R= 0.0821 dm3atm/mol/k

Read values of x and y and calculate and print the values of ct,p, and v.

(7) The sum of the square of the first n natural numbers is calculated by the formula sum=n (n+1) * (2n+1)/ 5. Read value of n through the keyboard and calculate the sum of square of first n natural numbers.

(8) Write a program to calculate

(a) Area of circle ( area=3.12*r2)

(b) Circumference of the circle (c=2*3.12*r)

(c) Volume of the cylinder (v=3.12*r2*h)

(d) Surface area of the closed cylinder (s=2*3.12*r*h+2*3.12*r2)
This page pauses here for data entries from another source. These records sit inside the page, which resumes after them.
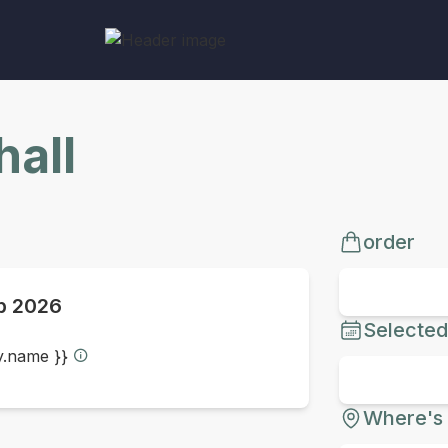
all
order
p 2026
Selected
ty.name }}
Where's 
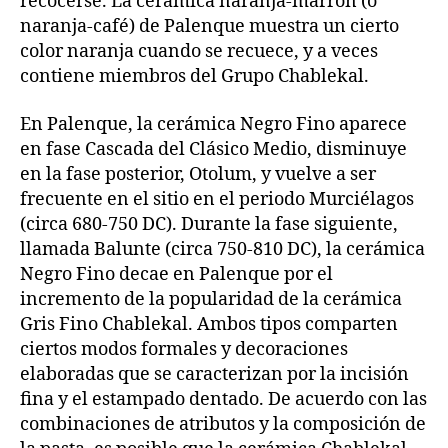
recocerse. La cerámica naranja-marrón (o
naranja-café) de Palenque muestra un cierto
color naranja cuando se recuece, y a veces
contiene miembros del Grupo Chablekal.
En Palenque, la cerámica Negro Fino aparece
en fase Cascada del Clásico Medio, disminuye
en la fase posterior, Otolum, y vuelve a ser
frecuente en el sitio en el periodo Murciélagos
(circa 680-750 DC). Durante la fase siguiente,
llamada Balunte (circa 750-810 DC), la cerámica
Negro Fino decae en Palenque por el
incremento de la popularidad de la cerámica
Gris Fino Chablekal. Ambos tipos comparten
ciertos modos formales y decoraciones
elaboradas que se caracterizan por la incisión
fina y el estampado dentado. De acuerdo con las
combinaciones de atributos y la composición de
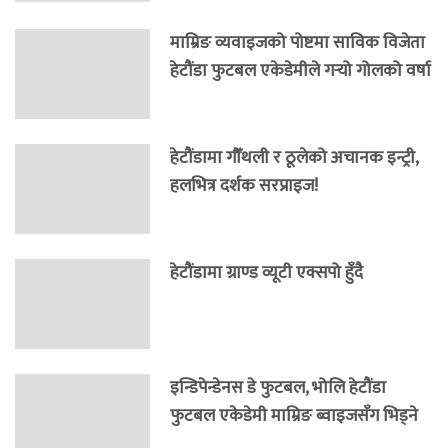
माम्रिङ व्यवाइजको पोष्टमा साविक विजेता
हेटौंडा फुटबल एकेडेमीले गर्‍यो गोलको वर्षा
हेटौंडामा गौँथली र ठूलेको अचानक इन्ट्री,
हलभित्र दर्शक सरप्राइज!
हेटौंडामा ग्राण्ड व्यूटी एक्सपो हुँदै
इन्डिपेन्डेनस डे फुटबल, भोलि हेटौंडा
फुटबल एकेडेमी माम्रिङ ब्वाइजसँग भिड्ने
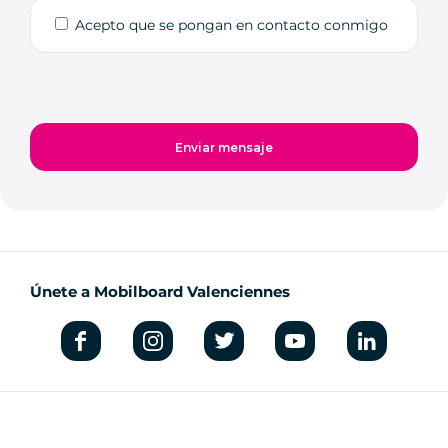
Acepto que se pongan en contacto conmigo
Únete a Mobilboard Valenciennes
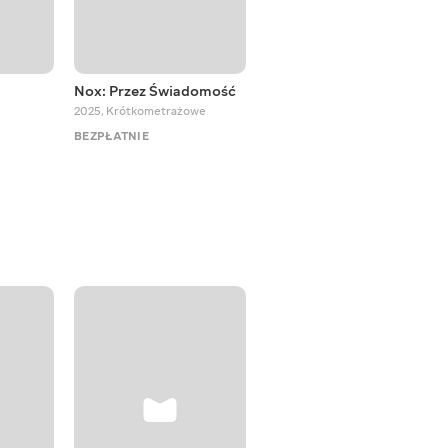
Nox: Przez Świadomość
Best Friends… or Not?
2025
,
Krótkometrażowe
2023 - 2024
,
Przygodowe
BEZPŁATNIE
BEZPŁATNIE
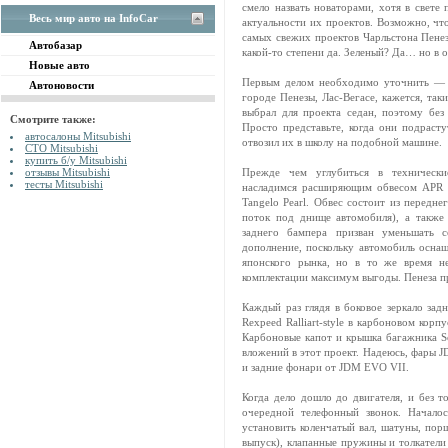
смело назвать новаторами, хотя в свете
Весь мир авто на InfoCar
актуальности их проектов. Возможно, что
самых свежих проектов Чарльстона Пен
Автобазар
какой-то степени да. Зеленый? Да… но в 
Новые авто
Первым делом необходимо уточнить — 
Автоновости
городе Пенезы, Лас-Вегасе, кажется, так
выбрал для проекта седан, поэтому без
Смотрите также:
Просто представьте, когда они подрастут
автосалоны Mitsubishi
отвозил их в школу на подобной машине.
СТО Mitsubishi
купить б/у Mitsubishi
отзывы Mitsubishi
Прежде чем углубиться в технически
тесты Mitsubishi
насладимся расширяющим обвесом APR P
Tangelo Pearl. Обвес состоит из передне
поток под днище автомобиля), а также
заднего бампера призван уменьшать с
дополнение, поскольку автомобиль осна
японского рынка, но в то же время не
комплектации максимум выгоды. Пенеза п
Каждый раз глядя в боковое зеркало задн
Rexpeed Ralliart-style в карбоновом корп
Карбоновые капот и крышка багажника 
вложений в этот проект. Надеюсь, фары J
и задние фонари от JDM EVO VII.
Когда дело дошло до двигателя, и без 
очередной телефонный звонок. Начало
установить коленчатый вал, шатуны, порш
выпуск), клапанные пружины и толкатели 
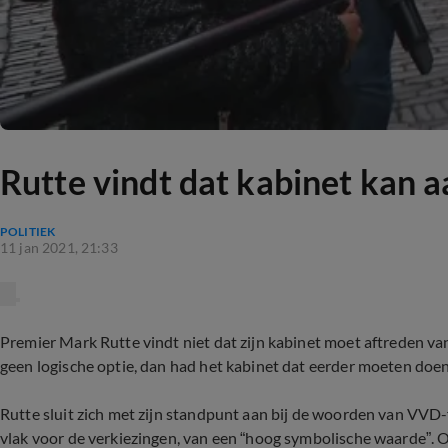
Rutte vindt dat kabinet kan a
POLITIEK
11 jan 2021, 21:33
Premier Mark Rutte vindt niet dat zijn kabinet moet aftreden v
geen logische optie, dan had het kabinet dat eerder moeten do
Rutte sluit zich met zijn standpunt aan bij de woorden van VVD-f
vlak voor de verkiezingen, van een “hoog symbolische waarde”. O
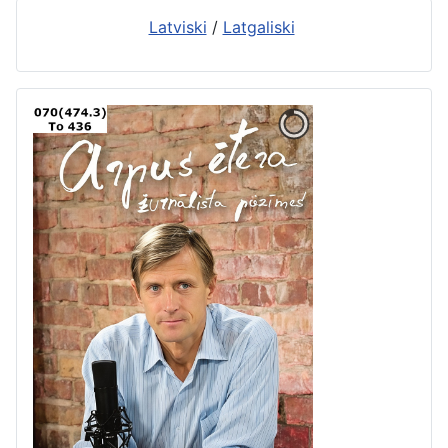
Latviski
/
Latgaliski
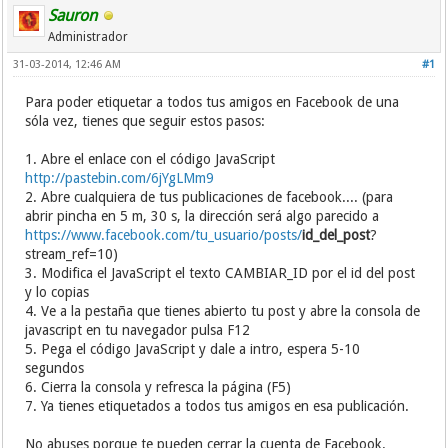
Sauron
Administrador
31-03-2014, 12:46 AM
#1
Para poder etiquetar a todos tus amigos en Facebook de una
sóla vez, tienes que seguir estos pasos:
1. Abre el enlace con el código JavaScript
http://pastebin.com/6jYgLMm9
2. Abre cualquiera de tus publicaciones de facebook.... (para
abrir pincha en 5 m, 30 s, la dirección será algo parecido a
https://www.facebook.com/tu_usuario/posts/
id_del_post
?
stream_ref=10)
3. Modifica el JavaScript el texto CAMBIAR_ID por el id del post
y lo copias
4. Ve a la pestaña que tienes abierto tu post y abre la consola de
javascript en tu navegador pulsa F12
5. Pega el código JavaScript y dale a intro, espera 5-10
segundos
6. Cierra la consola y refresca la página (F5)
7. Ya tienes etiquetados a todos tus amigos en esa publicación.
No abuses porque te pueden cerrar la cuenta de Facebook.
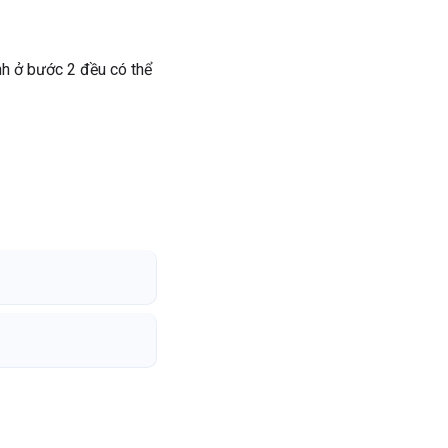
h ở bước 2 đều có thể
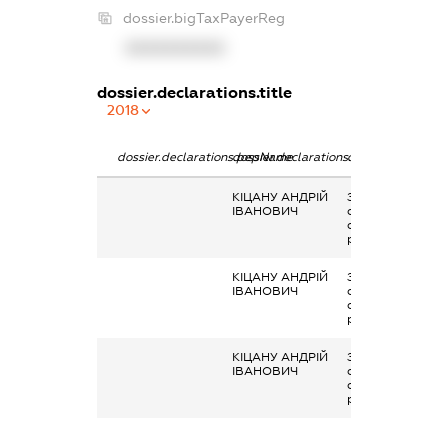
dossier.bigTaxPayerReg
XXXXXXXXXX
dossier.declarations.title
2018
dossier.declarations.pepName
dossier.declarations.personName
dossier.declarati
КІЦАНУ АНДРІЙ
Заробітна плата
ІВАНОВИЧ
отримана за
основним місцем
роботи
КІЦАНУ АНДРІЙ
Заробітна плата
ІВАНОВИЧ
отримана за
основним місцем
роботи
КІЦАНУ АНДРІЙ
Заробітна плата
ІВАНОВИЧ
отримана за
основним місцем
роботи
(e) Volume of sphere ( v=4/3*3.12*r3)

(9) A company gives following rates of commission for the monthly sales of the product:

Below Rs. 15000/- No commission
15001-20000/- 5%
20001-30000/- 10%
Above 30000/- 12%

Write a program to read the sales and display the commission.

(10) Write a program to display the sum of odd numbers between 1 to 150.

(11) A worker takes a job for 31 days. His pay for the first day is Rs. 20. His pay for the second day is Rs. 40. Each day's pay is twice what he gets in the previous day. What will be the total pay for 31 days?

(12) Write a program to find the range of the given numeric data.